The third technique to compute forwarding tables is to rely on a control plane using a distributed algorithm. Routers exchange control messages to discover the network topology and build their forwarding table based on them. We dedicate a more detailed description of such distributed algorithms later in this section.


Flat or hierarchical addresses
------------------------------

The last, but important, point to discuss about the `data plane` of the networks that rely on the datagram mode is their addressing scheme. In the examples above, we have used letters to represent the addresses of the hosts and network nodes. In practice, all addresses are encoded as a bit string. Most network technologies use a fixed size bit string to represent source and destination address. These addresses can be organized in two different ways.

The first organization, which is the one that we have implicitly assumed until now, is the `flat addressing` scheme. Under this scheme, each host and network node has a unique address. The unicity of the addresses is important for the operation of the network. If two hosts have the same address, it can become difficult for the network to forward packets towards this destination. `Flat addresses` are typically used in situations where network nodes and hosts need to be able to communicate immediately with unique addresses. These `flat addresses` are often embedded inside the network interface cards. The network card manufacturer creates one unique address for each interface and this address is stored in the read-only memory of the interface. An advantage of this addressing scheme is that it easily supports unstructured and mobile networks. When a host moves, it can attach to another network and remain confident that its address is unique and enables it to communicate inside the new network.

With `flat addressing` the lookup operation in the forwarding table can be implemented as an exact match. The `forwarding table` contains the (sorted) list of all known destination addresses. When a packet arrives, a network node only needs to check whether this address is included in the forwarding table or not. In software, this is an `O(log(n))` operation if the list is sorted. In hardware, Content Addressable Memories can efficiently perform this lookup operation, but their size is usually limited.

.. https://www.pagiamtzis.com/pubs/pagiamtzis-jssc2006.pdf

A drawback of the `flat addressing scheme` is that the forwarding tables linearly grow with the number of hosts and routers in the network. With this addressing scheme, each forwarding table must contain an entry that points to every address reachable inside the network. Since large networks can contain tens of millions of hosts or more, this is a major problem on routers that need to be able to quickly forward packets. As an illustration, it is interesting to consider the case of an interface running at 10 Gbps. Such interfaces are found on high-end servers and in various routers today. Assuming a packet size of 1000 bits, a pretty large and conservative number, such interface must forward ten million packets every second. This implies that a router that receives packets over such a link must forward one 1000 bits packet every 100 nanoseconds. This is the same order of magnitude as the memory access times of old DRAMs.

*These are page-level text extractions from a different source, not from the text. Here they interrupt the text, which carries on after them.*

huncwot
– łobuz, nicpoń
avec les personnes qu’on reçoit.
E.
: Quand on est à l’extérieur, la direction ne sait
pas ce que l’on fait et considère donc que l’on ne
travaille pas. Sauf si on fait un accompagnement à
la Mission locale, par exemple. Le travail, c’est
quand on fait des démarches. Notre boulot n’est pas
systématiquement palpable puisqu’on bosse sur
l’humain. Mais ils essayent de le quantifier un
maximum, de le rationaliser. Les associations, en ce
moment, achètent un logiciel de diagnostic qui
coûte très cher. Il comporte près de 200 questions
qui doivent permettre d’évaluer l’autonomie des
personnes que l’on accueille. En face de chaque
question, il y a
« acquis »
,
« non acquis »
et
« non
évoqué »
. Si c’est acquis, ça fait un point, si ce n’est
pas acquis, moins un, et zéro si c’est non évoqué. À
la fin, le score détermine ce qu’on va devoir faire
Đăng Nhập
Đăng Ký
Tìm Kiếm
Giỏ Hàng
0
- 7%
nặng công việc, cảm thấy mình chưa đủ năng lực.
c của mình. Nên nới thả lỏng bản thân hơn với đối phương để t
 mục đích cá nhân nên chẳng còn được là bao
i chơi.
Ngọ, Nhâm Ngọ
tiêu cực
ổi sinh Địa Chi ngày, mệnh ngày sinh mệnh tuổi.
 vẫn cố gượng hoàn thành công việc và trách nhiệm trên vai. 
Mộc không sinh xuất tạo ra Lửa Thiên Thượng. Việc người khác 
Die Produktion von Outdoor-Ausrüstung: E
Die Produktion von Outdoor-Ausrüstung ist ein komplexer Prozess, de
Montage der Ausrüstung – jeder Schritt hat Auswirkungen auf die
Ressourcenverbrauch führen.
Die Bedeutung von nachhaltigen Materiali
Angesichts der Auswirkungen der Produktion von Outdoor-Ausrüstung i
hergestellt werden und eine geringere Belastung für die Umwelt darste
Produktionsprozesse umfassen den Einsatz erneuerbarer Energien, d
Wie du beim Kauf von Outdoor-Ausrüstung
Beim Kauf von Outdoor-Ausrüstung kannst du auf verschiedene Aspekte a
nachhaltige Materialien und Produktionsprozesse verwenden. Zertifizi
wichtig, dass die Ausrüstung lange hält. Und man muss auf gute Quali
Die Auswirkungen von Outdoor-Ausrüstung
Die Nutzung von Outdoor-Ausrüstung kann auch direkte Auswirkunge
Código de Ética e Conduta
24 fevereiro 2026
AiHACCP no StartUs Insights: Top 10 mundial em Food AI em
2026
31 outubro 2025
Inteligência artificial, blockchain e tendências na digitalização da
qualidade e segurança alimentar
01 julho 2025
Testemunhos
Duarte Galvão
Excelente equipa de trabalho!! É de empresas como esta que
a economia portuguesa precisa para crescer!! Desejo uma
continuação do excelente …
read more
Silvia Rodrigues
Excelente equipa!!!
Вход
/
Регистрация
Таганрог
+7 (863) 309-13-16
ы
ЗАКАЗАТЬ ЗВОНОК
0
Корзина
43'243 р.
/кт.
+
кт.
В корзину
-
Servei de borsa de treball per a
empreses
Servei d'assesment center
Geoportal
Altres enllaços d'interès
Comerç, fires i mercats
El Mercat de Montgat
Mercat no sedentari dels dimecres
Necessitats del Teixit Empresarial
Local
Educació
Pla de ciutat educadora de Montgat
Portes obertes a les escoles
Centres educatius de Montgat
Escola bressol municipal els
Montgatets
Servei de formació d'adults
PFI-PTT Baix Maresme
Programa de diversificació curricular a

A widely used alternative to the `flat addressing scheme` is the `hierarchical addressing scheme`. This addressing scheme builds upon the fact that networks usually contain much more hosts than routers. In this case, a first solution to reduce the size of the forwarding tables is to create a hierarchy of addresses. This is the solution chosen by the post office since postal addresses contain a country, sometimes a state or province, a city, a street and finally a street number. When an envelope is forwarded by a post office in a remote country, it only looks at the destination country, while a post office in the same province will look at the city information. Only the post office responsible for a given city will look at the street name and only the postman will use the street number. `Hierarchical addresses` provide a similar solution for network addresses. For example, the address of an Internet host attached to a campus network could contain in the high-order bits an identification of the Internet Service Provider (ISP) that serves the campus network. Then, a subsequent block of bits identifies the campus network which is one of the customers of the ISP. Finally, the low order bits of the address identify the host in the campus network.

This hierarchical allocation of addresses can be applied in any type of network. In practice, the allocation of the addresses must follow the network topology. Usually, this is achieved by dividing the addressing space in consecutive blocks and then allocating these blocks to different parts of the network. In a small network, the simplest solution is to allocate one block of addresses to each network node and assign the host addresses from the attached node.


      .. tikz:: A simple network with two hosts and four routers
            :libs: positioning, matrix, arrows

            \tikzstyle{arrow} = [thick,->,>=stealth]
            \tikzset{router/.style = {rectangle, draw, text centered, minimum height=2em}, }
            \tikzset{host/.style = {circle, draw, text centered, minimum height=2em}, }
            \tikzset{ftable/.style={rectangle, dashed, draw} }
            \node[host] (A) {A};
            \node[router, right=of A] (R1) {R1};
            \node[router, right=of R1] (R3) {R3};
            \node[router, below=of R1] (R2) {R2};
            \node[router, right=of R3] (R4) {R4};
            \node[host, right=of R4] (B) {B};
            \path[draw,thick]
            (A) edge (R1)
            (R1) edge (R2)
            (R1) edge (R3)
            (R3) edge (R2)
            (R3) edge (R4)
            (R4) edge (B);


In the above figure, assume that the network uses 16 bits addresses and that the prefix `01001010` has been assigned to the entire network. Since the network contains four routers, the network operator could assign one block of sixty-four addresses to each router. `R1` would use address `0100101000000000` while `A` could use address `0100101000000001`. `R2` could be assigned all addresses from `0100101001000000`  to `0100101001111111`. `R4` could then use `0100101011000000` and assign `0100101011000001` to `B`. Other allocation schemes are possible. For example, `R3` could be allocated a larger block of addresses than `R2` and `R4` could use a sub-block from `R3` 's address block.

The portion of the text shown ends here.